Alcohol use has been linked with cognitive impairement in the short term in a variety of situations such as in operation of a motor vehicle. Numerous factors have been found to affect a student’s performance in a class, from sleep to diet.One previous study has shown the negative affect of alcohol on academic achievement in a student dataset from the United States Balsa et al. Thus, it would be interesting to see if this affect on performance can be replicated in other datasets and whether time of alcohol consumption (weekend or weekday) makes a difference.
The datasets are obtained from UCI and is originally from Fabio Pagnotta and Hossain Mohammad Amran. It contains survey data from Portugese highschool students in a Math and Portugese class and contains information on 33 attributes. Each class is its own .csv file, but I will be focussing on the attributes from the Portugese class dataset as it contains more students (649 students). Each student makes up each row. This was generated from a colon separated file I made from the original txt metadata file.

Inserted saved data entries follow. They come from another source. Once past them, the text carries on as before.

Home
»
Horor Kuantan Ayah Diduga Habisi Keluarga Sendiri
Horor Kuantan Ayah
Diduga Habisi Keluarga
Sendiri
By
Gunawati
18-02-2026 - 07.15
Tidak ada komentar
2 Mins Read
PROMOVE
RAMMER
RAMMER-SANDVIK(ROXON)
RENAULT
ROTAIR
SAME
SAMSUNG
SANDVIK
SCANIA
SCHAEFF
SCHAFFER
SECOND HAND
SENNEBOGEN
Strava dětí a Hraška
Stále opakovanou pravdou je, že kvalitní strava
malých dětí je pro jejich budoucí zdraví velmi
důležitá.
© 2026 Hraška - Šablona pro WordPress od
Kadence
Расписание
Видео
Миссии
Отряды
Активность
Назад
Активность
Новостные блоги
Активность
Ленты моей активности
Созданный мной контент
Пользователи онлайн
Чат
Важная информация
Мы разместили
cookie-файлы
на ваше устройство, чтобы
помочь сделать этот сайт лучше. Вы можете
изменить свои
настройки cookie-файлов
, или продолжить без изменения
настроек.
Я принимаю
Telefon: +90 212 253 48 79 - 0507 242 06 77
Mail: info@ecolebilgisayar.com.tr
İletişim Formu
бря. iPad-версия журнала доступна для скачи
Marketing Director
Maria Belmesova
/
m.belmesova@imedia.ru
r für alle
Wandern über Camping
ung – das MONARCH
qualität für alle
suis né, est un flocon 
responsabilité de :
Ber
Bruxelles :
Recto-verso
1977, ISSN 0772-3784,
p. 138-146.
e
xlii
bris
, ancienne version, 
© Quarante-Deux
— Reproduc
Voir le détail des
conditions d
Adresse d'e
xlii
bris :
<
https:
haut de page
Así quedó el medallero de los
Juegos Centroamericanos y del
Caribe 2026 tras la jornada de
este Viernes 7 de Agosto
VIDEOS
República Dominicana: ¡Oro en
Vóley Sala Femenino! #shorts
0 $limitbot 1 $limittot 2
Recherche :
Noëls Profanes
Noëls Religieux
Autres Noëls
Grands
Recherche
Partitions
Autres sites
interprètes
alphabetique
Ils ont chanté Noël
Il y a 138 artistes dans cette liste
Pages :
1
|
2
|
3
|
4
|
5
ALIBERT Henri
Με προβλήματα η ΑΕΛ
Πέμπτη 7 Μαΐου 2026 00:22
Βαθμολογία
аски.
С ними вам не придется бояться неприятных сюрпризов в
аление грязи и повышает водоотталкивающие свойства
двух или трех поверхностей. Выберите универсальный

Below is the entire variable set before cleaning up the file names:
variable | description | type |
---|---|---|
school | student’s school | binary: GP for Gabriel Pereira or MS for Mousinho da Silveira |
sex | student’s sex | binary: F for female or M for male |
age | student’s age | numeric: from 15 to 22 |
address | student’s home address type | binary: U for urban or R for rural |
famsize | family size | binary: LE3 for less or equal to 3 or GT3 for greater than 3 |
Pstatus | parent’s cohabitation status | binary: T for living together or A for apart |
Medu | mother’s education | numeric: 0 for none, 1 for primary education (4th grade), 2 for 5th to 9th grade, 3 for secondary education or 4 for higher education |
Fedu | father’s education | numeric: 0 for none, 1 for primary education (4th grade), 2 for 5th to 9th grade, 3 for secondary education or 4 for higher education |
Mjob | mother’s job | nominal: teacher, health care related, civil services (e.g. administrative or police), at_home or other |
Fjob | father’s job | nominal: teacher, health care related, civil services (e.g. administrative or police), at_home or other |
reason | reason to choose this school | nominal: close to home, school reputation, course preference or other |
guardian | student’s guardian | nominal: mother, father or other |
traveltime | home to school travel time | numeric: 1 for <15 min., 2 for 15 to 30 min., 3 for 30 min. to 1 hour, or 4 for >1 hour |
studytime | weekly study time | numeric: 1 for <2 hours, 2 for 2 to 5 hours, 3 for 5 to 10 hours, or 4 for >10 hours |
failures | number of past class failures | numeric: n if 1<=n<3, else 4 |
schoolsup | extra educational support | binary: yes or no |
famsup | family educational support | binary: yes or no |
paid | extra paid classes within the course subject (Math or Portuguese) | binary: yes or no |
activities | extra-curricular activities | binary: yes or no |
nursery | attended nursery school | binary: yes or no |
higher | wants to take higher education | binary: yes or no |
internet | Internet access at home | binary: yes or no |
romantic | with a romantic relationship | binary: yes or no |
famrel | quality of family relationships | numeric: from 1 for very bad to 5 for excellent |
freetime | free time after school | numeric: from 1 for very low to 5 for very high |
goout | going out with friends | numeric: from 1 for very low to 5 for very high |
Dalc | workday alcohol consumption | numeric: from 1 for very low to 5 for very high |
Walc | weekend alcohol consumption | numeric: from 1 for very low to 5 for very high |
health | current health status | numeric: from 1 for very bad to 5 for very good |
absences | number of school absences | numeric: from 0 to 93 |
G1 | first period grade | numeric: from 0 to 20 |
G2 | second period grade | numeric: from 0 to 20 |
G3 | final grade | numeric: from 0 to 20, output target |
In this correllogram, we see a variety of factors having an association with final grades . The colour scheme shows all positive correlations as blue, and all negative correlations as red.Term 1 grades(t1_grades) and term 2 grades(t2_grades) having the highest correlation with final_grades makes sense here, as earlier term grades are correlated with later term grades. We will mainly focus on the alcohol (workday and weekend), which show negative correlation.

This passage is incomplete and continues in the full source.